[PROVIDED DATA Boundary: Start]
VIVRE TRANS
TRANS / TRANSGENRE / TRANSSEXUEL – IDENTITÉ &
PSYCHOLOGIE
[PROVIDED DATA Boundary: End]
[PROVIDED DATA Boundary: Start]
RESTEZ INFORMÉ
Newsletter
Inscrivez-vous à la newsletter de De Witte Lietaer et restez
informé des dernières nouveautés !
[PROVIDED DATA Boundary: End]
• TASK DESCRIPTION: Given the records above, return exactly the lines starting at the line containing "Inscrivez-vous à la" and ending at the line containing "informé des dernières nouveautés !", including both.

• RESPONSE TO THIS EXERCISE:
Inscrivez-vous à la newsletter de De Witte Lietaer et restez
informé des dernières nouveautés !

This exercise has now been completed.